The evening had started to dim. The whole day Aino had circled around the forest searching for the bear, but he had not shown himself. Behind the canopy of trees she could faintly see the stars lighting in the sky. As she looked at them she could feel a strange connectedness. It was as if they were part of her. Their distance and coldness did not make her think of her smallness, but the isolation which at times felt painstakingly present was swept away by their glare. They appeared to her as anchors on the sky connecting her to the greater landscape of the universe.

 

  Aino could smell smoke, somewhere a fire was burning.
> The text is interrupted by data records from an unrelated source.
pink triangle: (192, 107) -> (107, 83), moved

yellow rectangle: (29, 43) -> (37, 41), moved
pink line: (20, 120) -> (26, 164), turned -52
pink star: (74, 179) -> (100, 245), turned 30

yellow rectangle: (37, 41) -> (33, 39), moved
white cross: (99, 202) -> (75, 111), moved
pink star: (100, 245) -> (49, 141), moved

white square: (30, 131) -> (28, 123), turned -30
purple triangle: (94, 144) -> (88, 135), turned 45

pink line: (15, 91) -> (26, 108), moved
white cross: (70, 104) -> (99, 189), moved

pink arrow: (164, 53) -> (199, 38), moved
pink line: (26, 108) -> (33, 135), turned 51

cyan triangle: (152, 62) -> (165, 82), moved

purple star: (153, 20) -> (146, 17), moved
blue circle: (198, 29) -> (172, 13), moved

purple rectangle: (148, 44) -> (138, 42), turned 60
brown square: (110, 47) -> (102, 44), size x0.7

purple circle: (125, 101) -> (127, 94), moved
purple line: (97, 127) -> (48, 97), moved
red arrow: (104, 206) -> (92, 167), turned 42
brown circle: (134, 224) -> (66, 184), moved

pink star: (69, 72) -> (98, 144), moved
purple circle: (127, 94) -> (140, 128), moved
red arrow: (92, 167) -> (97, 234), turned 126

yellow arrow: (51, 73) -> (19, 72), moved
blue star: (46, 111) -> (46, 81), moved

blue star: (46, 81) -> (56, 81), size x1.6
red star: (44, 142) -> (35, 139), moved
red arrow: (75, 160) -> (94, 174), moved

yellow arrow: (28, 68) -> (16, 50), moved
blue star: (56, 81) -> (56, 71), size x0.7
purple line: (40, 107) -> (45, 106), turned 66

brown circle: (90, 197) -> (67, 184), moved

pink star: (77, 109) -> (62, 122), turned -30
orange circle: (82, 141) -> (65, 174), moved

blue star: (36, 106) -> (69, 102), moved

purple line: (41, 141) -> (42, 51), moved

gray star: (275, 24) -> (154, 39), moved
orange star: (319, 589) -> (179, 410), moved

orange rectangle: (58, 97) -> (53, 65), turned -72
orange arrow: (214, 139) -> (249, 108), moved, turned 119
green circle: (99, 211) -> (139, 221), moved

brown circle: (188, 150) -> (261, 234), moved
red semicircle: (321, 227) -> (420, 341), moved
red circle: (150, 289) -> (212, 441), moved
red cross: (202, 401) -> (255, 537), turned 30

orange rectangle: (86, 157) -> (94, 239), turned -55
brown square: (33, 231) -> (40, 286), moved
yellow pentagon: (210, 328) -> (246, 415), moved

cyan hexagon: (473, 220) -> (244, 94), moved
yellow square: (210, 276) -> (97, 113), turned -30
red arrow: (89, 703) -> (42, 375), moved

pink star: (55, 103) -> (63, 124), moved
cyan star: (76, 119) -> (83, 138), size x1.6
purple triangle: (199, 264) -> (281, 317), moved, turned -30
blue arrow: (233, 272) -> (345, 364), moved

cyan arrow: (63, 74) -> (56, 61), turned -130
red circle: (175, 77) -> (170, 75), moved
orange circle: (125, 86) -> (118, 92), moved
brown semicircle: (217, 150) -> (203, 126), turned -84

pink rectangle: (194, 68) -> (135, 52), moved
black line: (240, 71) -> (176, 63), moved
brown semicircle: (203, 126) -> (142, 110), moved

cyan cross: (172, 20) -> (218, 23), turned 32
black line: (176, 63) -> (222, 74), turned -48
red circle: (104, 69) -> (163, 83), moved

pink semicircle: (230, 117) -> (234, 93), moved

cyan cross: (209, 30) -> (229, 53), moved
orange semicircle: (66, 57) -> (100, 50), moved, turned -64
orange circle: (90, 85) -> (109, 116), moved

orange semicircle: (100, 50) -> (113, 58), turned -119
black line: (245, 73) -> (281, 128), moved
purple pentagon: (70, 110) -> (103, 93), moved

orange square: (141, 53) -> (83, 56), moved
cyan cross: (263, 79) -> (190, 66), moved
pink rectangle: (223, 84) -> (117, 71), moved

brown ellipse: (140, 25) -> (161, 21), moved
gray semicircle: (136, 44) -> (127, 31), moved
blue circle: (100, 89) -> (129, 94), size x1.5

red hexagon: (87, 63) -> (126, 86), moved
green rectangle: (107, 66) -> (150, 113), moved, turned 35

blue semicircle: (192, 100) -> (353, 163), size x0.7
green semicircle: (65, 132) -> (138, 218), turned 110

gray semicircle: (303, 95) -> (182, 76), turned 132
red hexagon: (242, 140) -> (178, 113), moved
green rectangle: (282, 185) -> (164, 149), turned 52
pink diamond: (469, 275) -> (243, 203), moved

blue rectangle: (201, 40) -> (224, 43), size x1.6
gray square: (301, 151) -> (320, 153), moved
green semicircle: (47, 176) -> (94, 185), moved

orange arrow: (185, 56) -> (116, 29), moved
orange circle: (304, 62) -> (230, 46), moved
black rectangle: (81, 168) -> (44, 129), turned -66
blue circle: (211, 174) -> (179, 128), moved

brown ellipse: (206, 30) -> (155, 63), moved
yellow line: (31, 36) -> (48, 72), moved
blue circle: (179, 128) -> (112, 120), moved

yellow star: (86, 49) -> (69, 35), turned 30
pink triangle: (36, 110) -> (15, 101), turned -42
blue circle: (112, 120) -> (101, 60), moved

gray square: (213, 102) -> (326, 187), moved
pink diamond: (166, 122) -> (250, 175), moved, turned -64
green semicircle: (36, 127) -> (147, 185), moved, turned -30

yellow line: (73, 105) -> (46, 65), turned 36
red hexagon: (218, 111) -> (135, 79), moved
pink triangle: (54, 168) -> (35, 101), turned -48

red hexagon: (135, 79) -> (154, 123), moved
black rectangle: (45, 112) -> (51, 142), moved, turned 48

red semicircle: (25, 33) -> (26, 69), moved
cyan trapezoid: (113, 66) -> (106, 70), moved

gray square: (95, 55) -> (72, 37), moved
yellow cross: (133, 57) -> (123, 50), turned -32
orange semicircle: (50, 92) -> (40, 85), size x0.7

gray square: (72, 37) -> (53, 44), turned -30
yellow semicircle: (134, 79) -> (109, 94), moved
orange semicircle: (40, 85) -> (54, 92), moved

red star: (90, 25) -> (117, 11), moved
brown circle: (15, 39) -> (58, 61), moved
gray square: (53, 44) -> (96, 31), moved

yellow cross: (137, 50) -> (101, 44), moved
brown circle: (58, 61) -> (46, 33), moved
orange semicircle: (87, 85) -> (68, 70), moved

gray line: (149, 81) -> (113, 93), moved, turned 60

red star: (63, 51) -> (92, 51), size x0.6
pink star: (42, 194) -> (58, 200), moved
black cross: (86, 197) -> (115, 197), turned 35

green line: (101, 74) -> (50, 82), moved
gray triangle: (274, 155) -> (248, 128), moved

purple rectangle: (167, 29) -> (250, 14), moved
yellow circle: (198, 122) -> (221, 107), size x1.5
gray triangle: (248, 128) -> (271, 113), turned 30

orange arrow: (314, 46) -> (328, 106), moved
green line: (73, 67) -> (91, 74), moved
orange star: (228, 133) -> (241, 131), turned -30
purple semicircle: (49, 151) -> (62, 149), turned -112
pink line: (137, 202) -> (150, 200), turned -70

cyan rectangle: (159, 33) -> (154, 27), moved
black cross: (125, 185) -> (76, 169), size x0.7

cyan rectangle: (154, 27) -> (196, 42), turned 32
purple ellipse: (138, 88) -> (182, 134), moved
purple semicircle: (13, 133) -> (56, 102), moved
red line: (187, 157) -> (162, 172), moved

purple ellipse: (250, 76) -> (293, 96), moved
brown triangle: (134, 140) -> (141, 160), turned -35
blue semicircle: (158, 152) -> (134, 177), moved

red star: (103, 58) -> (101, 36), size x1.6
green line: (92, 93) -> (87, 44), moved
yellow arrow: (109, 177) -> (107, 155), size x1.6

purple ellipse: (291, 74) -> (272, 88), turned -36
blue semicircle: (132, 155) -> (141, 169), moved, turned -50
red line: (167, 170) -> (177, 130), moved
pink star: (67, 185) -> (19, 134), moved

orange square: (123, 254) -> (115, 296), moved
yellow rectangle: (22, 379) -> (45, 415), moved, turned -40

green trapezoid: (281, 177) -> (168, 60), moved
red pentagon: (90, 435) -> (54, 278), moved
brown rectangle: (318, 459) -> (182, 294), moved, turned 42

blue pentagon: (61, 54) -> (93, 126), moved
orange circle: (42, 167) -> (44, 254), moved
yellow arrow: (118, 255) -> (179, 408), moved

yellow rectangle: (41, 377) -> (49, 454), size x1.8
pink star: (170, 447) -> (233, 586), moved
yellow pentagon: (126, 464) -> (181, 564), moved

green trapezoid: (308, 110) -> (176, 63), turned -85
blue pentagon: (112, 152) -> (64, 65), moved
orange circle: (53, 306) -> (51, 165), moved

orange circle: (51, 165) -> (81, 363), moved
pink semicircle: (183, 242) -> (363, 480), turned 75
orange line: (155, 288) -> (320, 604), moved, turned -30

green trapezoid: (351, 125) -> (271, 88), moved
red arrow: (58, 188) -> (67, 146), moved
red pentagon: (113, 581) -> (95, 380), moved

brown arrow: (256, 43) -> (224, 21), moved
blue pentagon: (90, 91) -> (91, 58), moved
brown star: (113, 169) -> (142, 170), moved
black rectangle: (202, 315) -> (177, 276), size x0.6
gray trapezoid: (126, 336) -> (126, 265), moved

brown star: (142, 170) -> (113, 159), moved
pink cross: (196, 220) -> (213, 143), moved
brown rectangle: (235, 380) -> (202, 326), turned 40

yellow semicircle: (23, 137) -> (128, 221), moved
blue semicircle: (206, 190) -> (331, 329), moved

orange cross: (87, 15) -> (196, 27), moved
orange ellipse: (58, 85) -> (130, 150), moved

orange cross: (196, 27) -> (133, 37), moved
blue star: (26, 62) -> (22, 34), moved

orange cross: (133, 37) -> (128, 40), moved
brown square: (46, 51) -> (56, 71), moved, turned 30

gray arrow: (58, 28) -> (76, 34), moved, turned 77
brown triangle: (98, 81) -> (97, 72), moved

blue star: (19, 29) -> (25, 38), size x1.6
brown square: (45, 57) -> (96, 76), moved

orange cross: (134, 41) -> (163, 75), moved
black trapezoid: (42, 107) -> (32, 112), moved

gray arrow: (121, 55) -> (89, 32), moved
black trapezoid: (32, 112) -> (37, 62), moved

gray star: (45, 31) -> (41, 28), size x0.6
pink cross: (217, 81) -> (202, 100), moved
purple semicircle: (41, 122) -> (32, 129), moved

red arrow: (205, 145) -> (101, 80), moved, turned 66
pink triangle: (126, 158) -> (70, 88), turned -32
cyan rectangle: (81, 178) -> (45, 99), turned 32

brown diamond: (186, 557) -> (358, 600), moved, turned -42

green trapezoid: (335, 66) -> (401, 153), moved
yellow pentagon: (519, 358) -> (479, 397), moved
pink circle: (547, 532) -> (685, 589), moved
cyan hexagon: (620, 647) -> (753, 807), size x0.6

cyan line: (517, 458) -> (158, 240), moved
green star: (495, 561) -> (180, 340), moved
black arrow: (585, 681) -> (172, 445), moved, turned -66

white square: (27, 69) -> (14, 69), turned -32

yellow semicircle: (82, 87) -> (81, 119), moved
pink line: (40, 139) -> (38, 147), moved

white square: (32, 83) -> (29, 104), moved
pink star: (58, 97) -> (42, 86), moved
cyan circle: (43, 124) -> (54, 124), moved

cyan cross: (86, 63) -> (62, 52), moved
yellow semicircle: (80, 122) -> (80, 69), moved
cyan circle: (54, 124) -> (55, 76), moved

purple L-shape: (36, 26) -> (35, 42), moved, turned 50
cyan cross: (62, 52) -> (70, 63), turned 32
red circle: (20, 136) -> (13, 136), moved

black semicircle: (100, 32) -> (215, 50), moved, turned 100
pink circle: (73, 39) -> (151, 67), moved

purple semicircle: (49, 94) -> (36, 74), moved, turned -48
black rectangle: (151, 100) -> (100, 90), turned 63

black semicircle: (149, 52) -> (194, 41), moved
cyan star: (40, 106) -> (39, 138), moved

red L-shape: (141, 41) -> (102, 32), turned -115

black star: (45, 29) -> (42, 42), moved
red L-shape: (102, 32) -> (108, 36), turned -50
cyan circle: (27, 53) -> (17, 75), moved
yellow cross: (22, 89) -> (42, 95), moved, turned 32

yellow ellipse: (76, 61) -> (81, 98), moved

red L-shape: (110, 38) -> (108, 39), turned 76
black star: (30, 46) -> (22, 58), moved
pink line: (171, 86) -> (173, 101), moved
As she walked further she could see a group of men sitting in ring. Silently Aino watched them from the safety of the forest. They were hunters. The light of the fire illuminated their wooden faces. Beside them on the ground lay their used weapons coloured dark red with blood. Behind them in the shadows where the light of the fire did not reach Aino could see a dark shape. Its familiarity halted her and made her heart beat faster. In the shadows laid the dead bear, his fur wet with blood. The blood had combed his hair sleek and he rested lifelessly on the forest floor. From inside Aino, from the deepest pit of her soul came a primal command - Move! it ordered. Aino started to run. The endless forest of the old trees covered her. The landscape rushed by her eyes. She ran to her cabin. Out of breath she collapsed by the table. Aino looked up at the photograph. The beating of the two hearts had ended, only one remained. The young woman in the photograph cried a silent tear.